There once was a sheep named Smudge. He was just a little guy, whose brother was named Smartie. Smudge was a very curious sheep and insisted on exploring the world outside of the fence. So, he diligently searched the fence for an opening. One day, he finally found one at the bottom and managed to squeeze through it. His newfound freedom was exhilarating. He peeked back at his brother, Smartie, who stood inside of the fence, and he felt sorry for him. Smudge was now free to do whatever he wanted.
In all of his frolicking, Smudge soon began to get hungry. Looking through the wire fence, he saw his brother suckling at their mother, enjoying her warm milk. Smudge headed toward the fence, but was unable to find a gap. The gap that he had crawled through before would not let him through from the opposite direction. Smudge grew hungrier and hungrier as he searched for a way to get through. Just then, however, a stray dog came growling down the dirt road where Smudge stood. The dog lunged toward the tiny sheep, obviously seeking to tear it apart. Smudge ran as fast as he could down the road, until he found a split rail fence whose gaps were just big enough for him to fit through. Smudge dove through the rails, just as the dog snapped at his hind legs.
Smudge was safe, or so he thought. Turning around, he was face to face with a large bull, who was not too pleased at the sight of this little intruder. Once again, Smudge ran; the mighty bull followed him across the pasture. Smudge managed to escape on the other side, but almost got hit by school bus when he crossed the road outside of the fence.

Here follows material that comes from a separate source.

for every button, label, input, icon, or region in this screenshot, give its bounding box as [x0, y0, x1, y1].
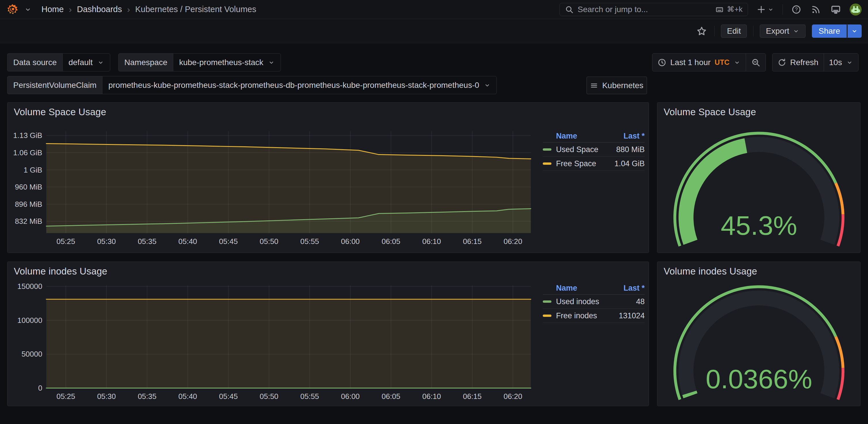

In all of the excitement and with night falling fast, Smudge got lost. Making matters worse, a snowstorm whipped through the air, sending a sudden burst of wind and ice upon the lost sheep. Soon, Smudge was covered with snow, as his body was unable to out-warm the freezing flakes. It wasn’t long until Smudge collapsed on the ground and the snow piled upon him.
Later that evening, a girl named Penny happened to stumble upon the mound of snow, discovering the half-froze sheep. With the help of her mother, she brought Smudge inside the warm house, warmed him with a blow-dryer, and helped him to revive. She fed him warm milk and nursed him back to health.
This is my summary of a children’s story I read last night. And I can’t help but thinking about how we like to get to the other side of God’s fence. We look at God’s laws and think, “Life would really be much better on the other side of this fence.” We believe that God’s rules are way too restrictive and keep us from having fun.
But life—for Smudge or for us—is not better on the other side of the fence. The fence is not meant to keep us from having fun, but to keep us from being killed. On the other side of God’s fence, there are forces that are capable of destroying us.
Here’s another way of looking at it: the “fence” of God’s law is not meant to keep us from fun, but it is meant to keep us close to God. So that the more fences we crawl under, the farther from God we get. God’s fences were designed by him to keep us close to the source of life.
His laws are less about what we do not get to do and more about whom we get to be with. Did you get that?
If you’re trying to find a way through the fence right now, turn around and look at God. He is your source of life and nourishment and protection and joy. Yes, joy. Beyond the fence is danger, not in the sense of risk, but in the sense of stupidity. Why stray to look for outside of the fence what you can only find inside of the fence?